### Exercise objective
All lines in the records below with the word "make" must be returned.

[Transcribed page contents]
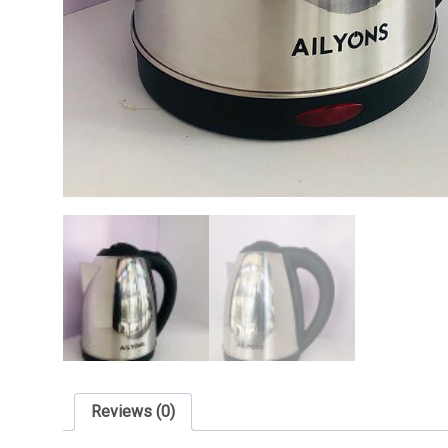
Reviews (0)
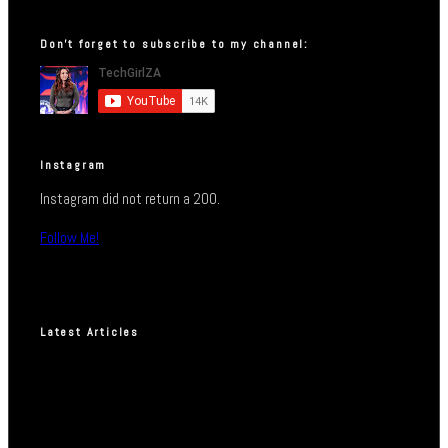
Don’t forget to subscribe to my channel:
Instagram
Instagram did not return a 200.
Follow Me!
Latest Articles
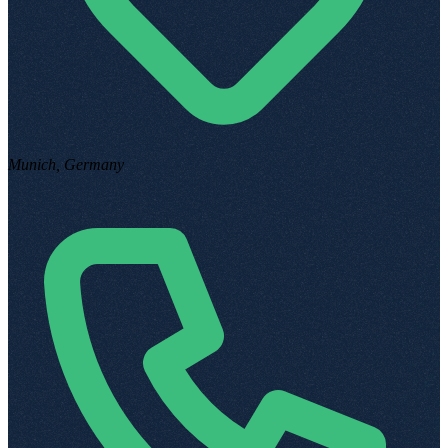
Munich, Germany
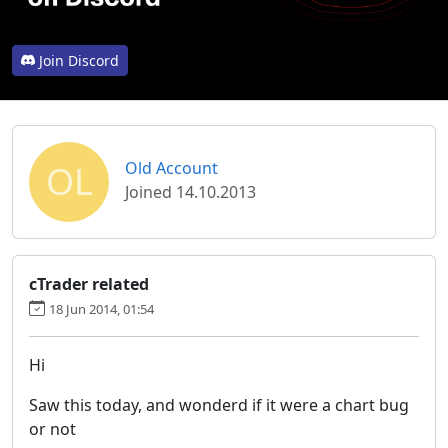
Join Discord
OL
Old Account
Joined 14.10.2013
cTrader related
18 Jun 2014, 01:54
Hi
Saw this today, and wonderd if it were a chart bug
or not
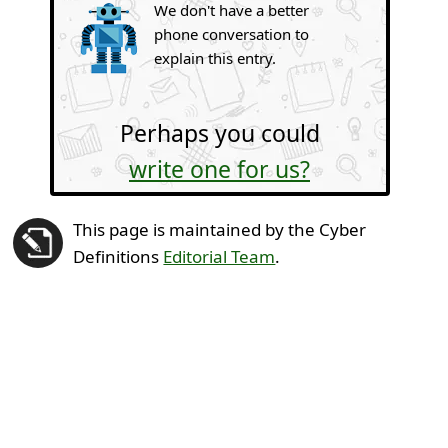
We don't have a better
phone conversation to
explain this entry.
Perhaps you could
write one for us?
This page is maintained by the Cyber
Definitions
Editorial Team
.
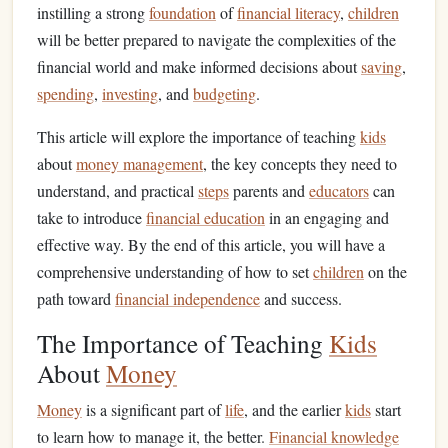
instilling a strong
foundation
of
financial literacy
,
children
will be better prepared to navigate the complexities of the
financial world and make informed decisions about
saving
,
spending
,
investing
, and
budgeting
.
This article will explore the importance of teaching
kids
about
money management
, the key concepts they need to
understand, and practical
steps
parents and
educators
can
take to introduce
financial education
in an engaging and
effective way. By the end of this article, you will have a
comprehensive understanding of how to set
children
on the
path toward
financial independence
and success.
The Importance of Teaching
Kids
About
Money
Money
is a significant part of
life
, and the earlier
kids
start
to learn how to manage it, the better.
Financial knowledge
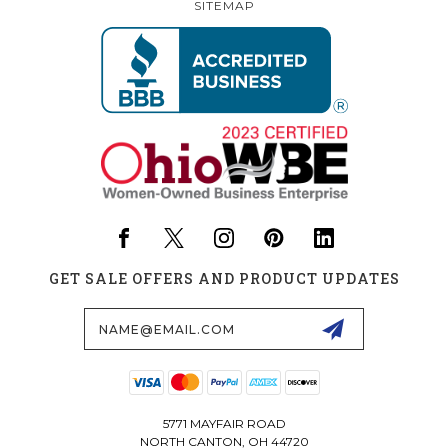
SITEMAP
GET SALE OFFERS AND PRODUCT UPDATES
Email
Address
5771 MAYFAIR ROAD
NORTH CANTON, OH 44720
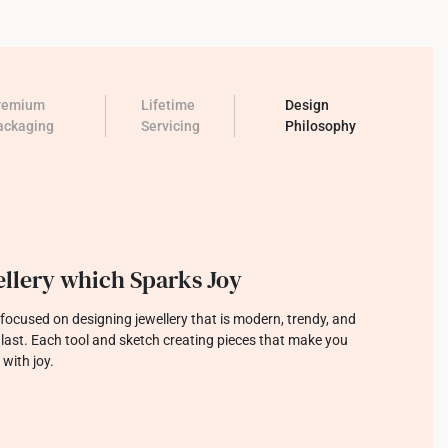
remium
Lifetime
Design
ackaging
Servicing
Philosophy
llery which Sparks Joy
focused on designing jewellery that is modern, trendy, and
o last. Each tool and sketch creating pieces that make you
 with joy.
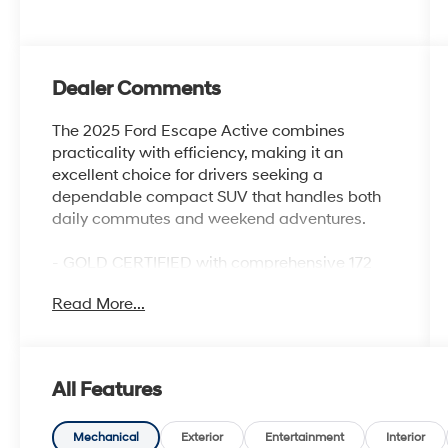
Dealer Comments
The 2025 Ford Escape Active combines
practicality with efficiency, making it an
excellent choice for drivers seeking a
dependable compact SUV that handles both
daily commutes and weekend adventures.
- GOLD CERTIFIED with comprehensive 172
Point Inspection
Read More...
- 1.5L EcoBoost engine delivering 27 city MPG
and 34 highway MPG
- Equipment Group 200A package
- SYNC 4 infotainment system with SiriusXM
All Features
and FordPass Connect
- Unique cloth front bucket seats for comfort
and support
Mechanical
Exterior
Entertainment
Interior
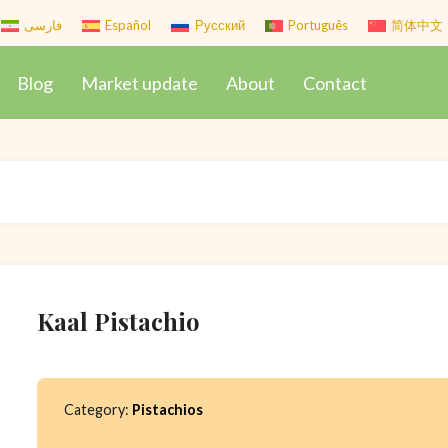
فارسی
Español
Русский
Português
简体中文
Blog
Market update
About
Contact
Kaal Pistachio
Category:
Pistachios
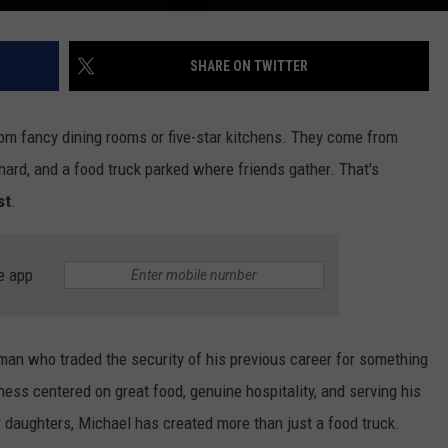
SHARE ON TWITTER
om fancy dining rooms or five-star kitchens. They come from
hard, and a food truck parked where friends gather. That's
st
.
e app
man who traded the security of his previous career for something
ess centered on great food, genuine hospitality, and serving his
 daughters, Michael has created more than just a food truck.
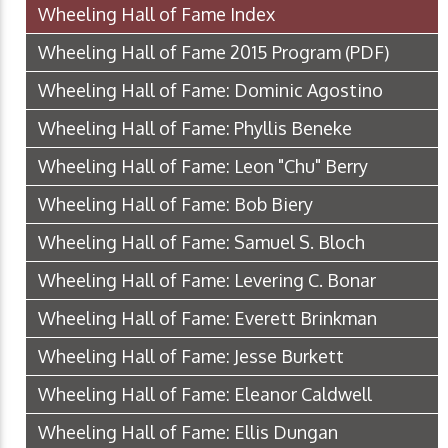
Wheeling Hall of Fame Index
Wheeling Hall of Fame 2015 Program
(PDF)
Wheeling Hall of Fame: Dominic Agostino
Wheeling Hall of Fame: Phyllis Beneke
Wheeling Hall of Fame: Leon "Chu" Berry
Wheeling Hall of Fame: Bob Biery
Wheeling Hall of Fame: Samuel S. Bloch
Wheeling Hall of Fame: Levering C. Bonar
Wheeling Hall of Fame: Everett Brinkman
Wheeling Hall of Fame: Jesse Burkett
Wheeling Hall of Fame: Eleanor Caldwell
Wheeling Hall of Fame: Ellis Dungan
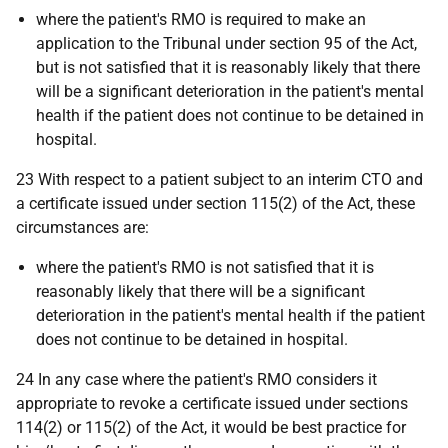
where the patient's RMO is required to make an
application to the Tribunal under section 95 of the Act,
but is not satisfied that it is reasonably likely that there
will be a significant deterioration in the patient's mental
health if the patient does not continue to be detained in
hospital.
23 With respect to a patient subject to an interim CTO and
a certificate issued under section 115(2) of the Act, these
circumstances are:
where the patient's RMO is not satisfied that it is
reasonably likely that there will be a significant
deterioration in the patient's mental health if the patient
does not continue to be detained in hospital.
24 In any case where the patient's RMO considers it
appropriate to revoke a certificate issued under sections
114(2) or 115(2) of the Act, it would be best practice for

### Response
financial world and make informed decisions about
o last. Each tool and sketch creating pieces that make you
where the patient's RMO is required to make an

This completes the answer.